In the House, the Republican party has little more to be excited about. In the best case scenario the party only keeps an existing strong majority. This is the likely outcome, but is far from certain. In my Senate coverage I established that the incumbent Democrats were less safe because they had last won their terms in a 2006 Democratic sweep. In the House the incumbent Republicans face the same issue from the 2010 Tea Party sweep, as many came from battleground or light blue districts and were only elected on the strength of the Tea Party. In November these candidates will have to keep their riskier districts when polling shows voters about even in terms of the coming congressional races. Another relic of the 2010 Republican sweep is an anti-incumbency frustration which now works against the House Majority, especially since the frustration has gone beyond the rallying point of Obamacare and instead toward the impression that Washington has failed to take legislative action. Now, more Republican candidates for the House will have to answer to that charge than their Democratic opponents. Another issue facing the GOP House Candidates is the ongoing disasters affecting the Romney campaign, where each bad campaigning decision seems to be only escaped by jumping headfirst into a new one while Obama stands to successfully paint a picture of Romney as a man willing to do anything to secure his own financial prosperity. In terms of driving turnout, the Presidential campaign as it is today threatens to hurt Republican candidates far more than it will help.
However, the Republican Party has strong defenses keeping the majority in place. The first is money. The Republican Party and its PACs stand to vastly outspend Democratic opponents, and also have obtained advantages in electoral strategy, firstly through gerrymandering. The Republican wave impacted state legislatures as well as the federal government, and Republican state congressmen altered the newly-won districts to better protect the most vulnerable Republican congressmen. In addition Republicans have the advantage when it comes to voter ID laws being controversially initiated in stats such as Pennsylvania, where around 750,000 citizens lack the ID necessary to vote. While this represents up to 9% of Pennsylvania’s registered voters, more cautious estimates of voter ID laws have set the turnout decrease to about 2 to 4 percent due to voters not being able to obtain the proper IDs. However, it is recognized by most that the turnout decrease will disproportionally be among the poor and racial minorities who are less likely to be informed about the need for identification and less likely to be able to obtain that identification in terms of time and transportation. This means that while both parties lose some voters with voter ID, Republican candidates will lose less and be comparatively better off than polling may suggest.

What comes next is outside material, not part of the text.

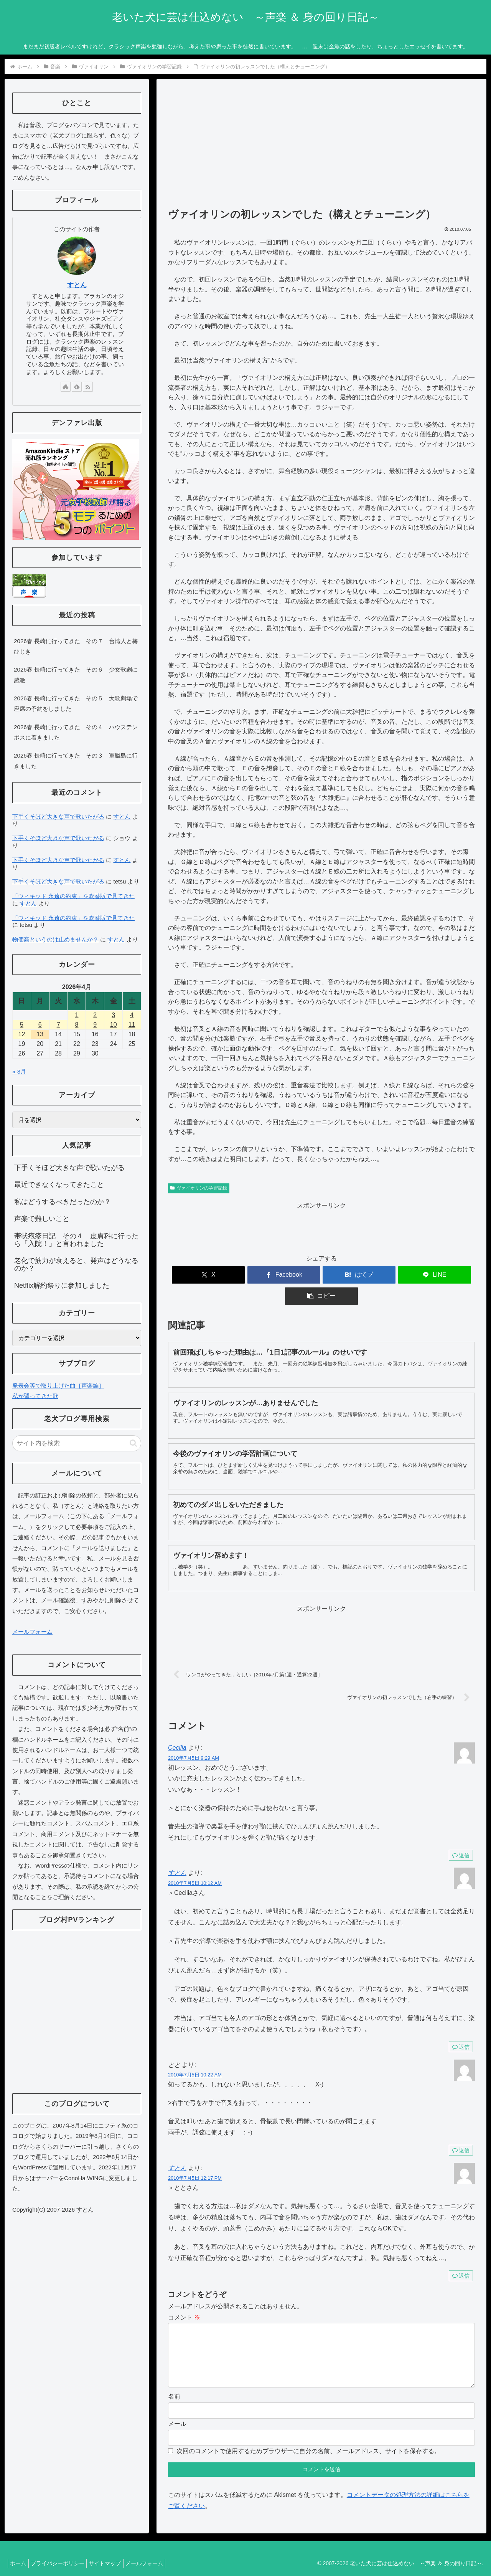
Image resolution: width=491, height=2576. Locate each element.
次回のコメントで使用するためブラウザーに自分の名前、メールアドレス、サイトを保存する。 (308, 2442)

While I would bet on the Republicans keeping the House, with the aforementioned factors going up against the Republican incumbents and challengers alike there is just enough uncertainty that a major shift such as an economic uptick or foreign policy success could lead to a democratic majority. That would result by the shift both directly helping democratic candidates and by swinging the Presidential campaign toward Obama and thus moving turnout toward the democrats. While the House majority will likely be the least up-in-the-air race in November, by no means should either party feel confident in a continuation of the status quo.